What I actually remember is this: a tire swing in front of a small wooden building surrounded by giant trees, connected to society by only a long, isolated road. I also remember swinging on that tire swing set, waiting for my mom to pick me up. But mostly it's just that image of a tire swing, gently rocking in the wind of the Pacific Northwest, in the middle of a dense copse of trees, in front of a little preschool.
As for the rest of the questions, there isn't really much of this memory to call creative non-fiction, but I don't think I'd have a problem with that label. I asked my mom, and she admits that there was a tire swing in front of my first preschool, so that much was true, although she's not sure where the "stranded in the forest" part came from. Either way, the important part of the memory, the swing set, was true, and that's good enough for me.

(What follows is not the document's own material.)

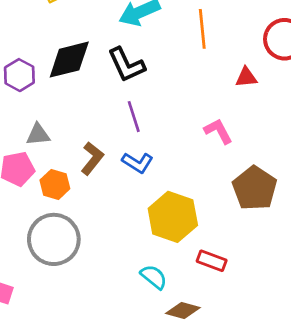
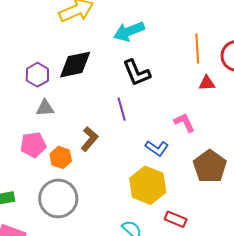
orange line: (202, 29) -> (197, 49), moved
black L-shape: (126, 65) -> (137, 73), moved
gray triangle: (38, 135) -> (45, 108), moved
blue L-shape: (138, 163) -> (157, 148), moved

To a point, I agree with Joan Didion that "if you remember it, it's true." If the detail in question isn't an important factor in the point of a memory, and it just serves to better remark upon you as the rememberer (apparently that's not a word.... whatever), then sure, it's true. Obviously, making up a car accident or the death of a relative is pretty important in the shaping of a story, and at that point I wouldn't consider it non-fiction, creative or not. But in class some people didn't like that one author grouped three friends into one person for the purposes of her story and to lessen the "real-world" impact on the people mentioned, and I disagree with them. I don't think that was such a big deal, for two reasons.
1. The story isn't about her friends, it's about her. It doesn't matter who else is going through this as long as it doesn't change the circumstances of the story for the person the story is meant to be about.
2. I can empathize with the author not wanting to implicate or hurt her friends more than she has to. As a blogger, I've had to change names or sometimes even leave chunks of stories out in order to protect the people who make appearances in said stories. Telling the truth is important, but if it's at the expense of all your friends and family, then is absolute, total truth worth it? We don't all have the freedom of Frank McCourt had, waiting for his mother to die before publishing his story.